[Saved data entries]
---

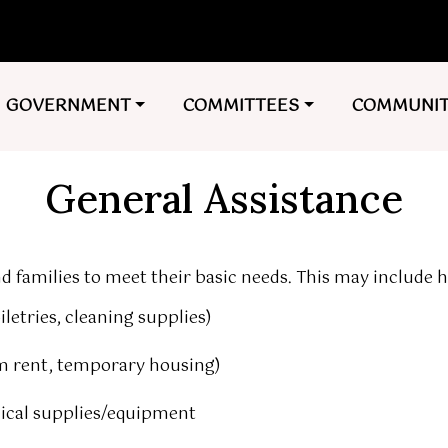
NAVIGATE TO
NAVIGATE TO
NAVIGATE 
GOVERNMENT
COMMITTEES
COMMUNI
General Assistance
d families to meet their basic needs. This may include h
letries, cleaning supplies)
om rent, temporary housing)
dical supplies/equipment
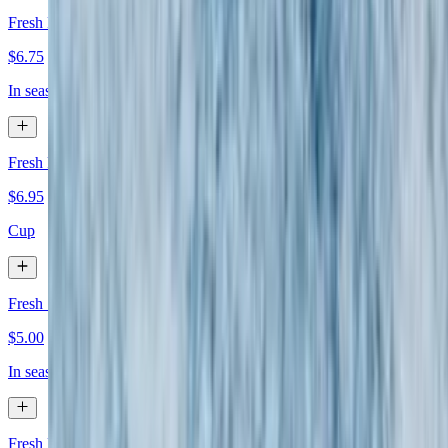
Fresh Melon
$6.75
In season
Fresh Fruit Salad
$6.95
Cup
Fresh Strawberries or Blueberries
$5.00
In season
Fresh Banana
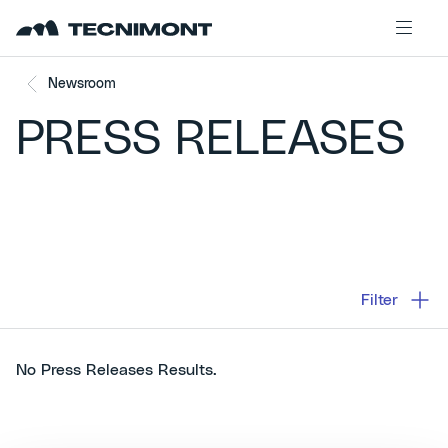
Skip to content
Newsroom
PRESS RELEASES
Filter
No Press Releases Results.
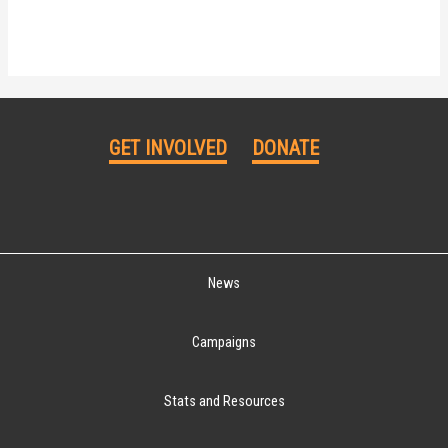
GET INVOLVED
DONATE
News
Campaigns
Stats and Resources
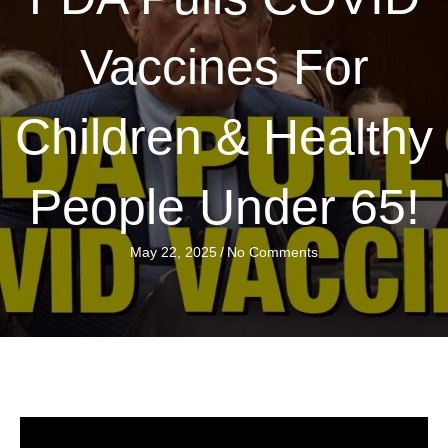
Vaccines For
Children & Healthy
People Under 65!
May 22, 2025
/
No Comments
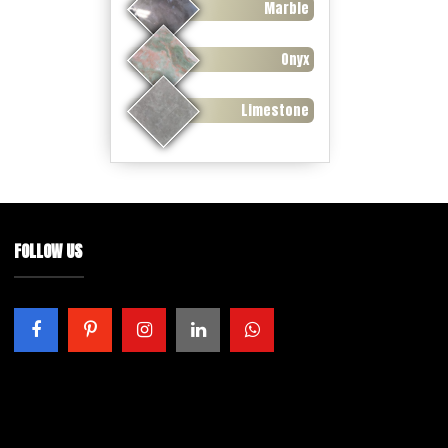
Marble
Onyx
Limestone
FOLLOW US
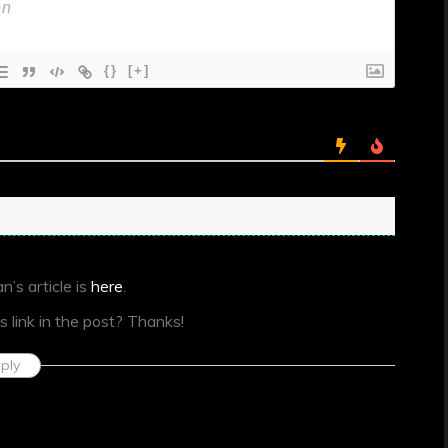
{}
[+]
n’s article is
here
.
s link in the post? Thanks!
ply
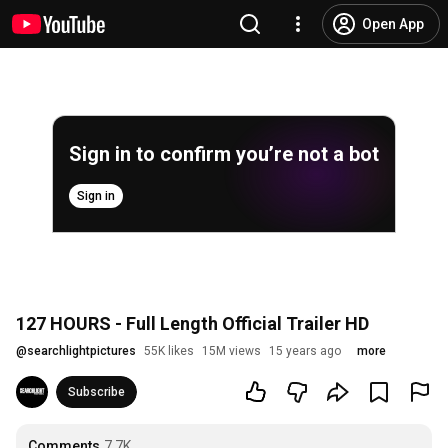
Open App
Sign in to confirm you’re not a bot
Sign in
127 HOURS - Full Length Official Trailer HD
@
searchlightpictures
55K likes
15M views
15 years ago
more
Subscribe
Comments
7.7K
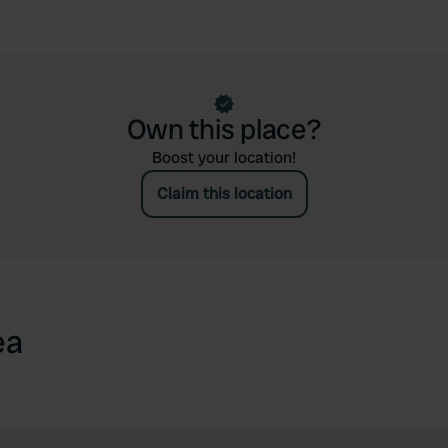
Own this place?
Boost your location!
Claim this location
ea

---

• **Your goal**: A verbatim copy of the entries, stripped of pictures, should be produced.

• **Response to the task**:
NAVIGATE TO
NAVIGATE TO
NAVIGATE 
GOVERNMENT
COMMITTEES
COMMUNI
General Assistance
d families to meet their basic needs. This may include h
letries, cleaning supplies)
om rent, temporary housing)
dical supplies/equipment
Fresh Melon
$6.75
In season
Fresh Fruit Salad
$6.95
Cup
Fresh Strawberries or Blueberries
$5.00
In season
Fresh Banana
Skip to content
Newsroom
PRESS RELEASES
Filter
No Press Releases Results.
GET INVOLVED
DONATE
News
Campaigns
Stats and Resources
Vaccines For
Children & Healthy
People Under 65!
May 22, 2025
/
No Comments
Marble
Onyx
Limestone
FOLLOW US
{}
[+]
n’s article is
here
.
s link in the post? Thanks!
ply
Open App
Sign in to confirm you’re not a bot
Sign in
127 HOURS - Full Length Official Trailer HD
@
searchlightpictures
55K likes
15M views
15 years ago
more
Subscribe
Comments
7.7K
Own this place?
Boost your location!
Claim this location
ea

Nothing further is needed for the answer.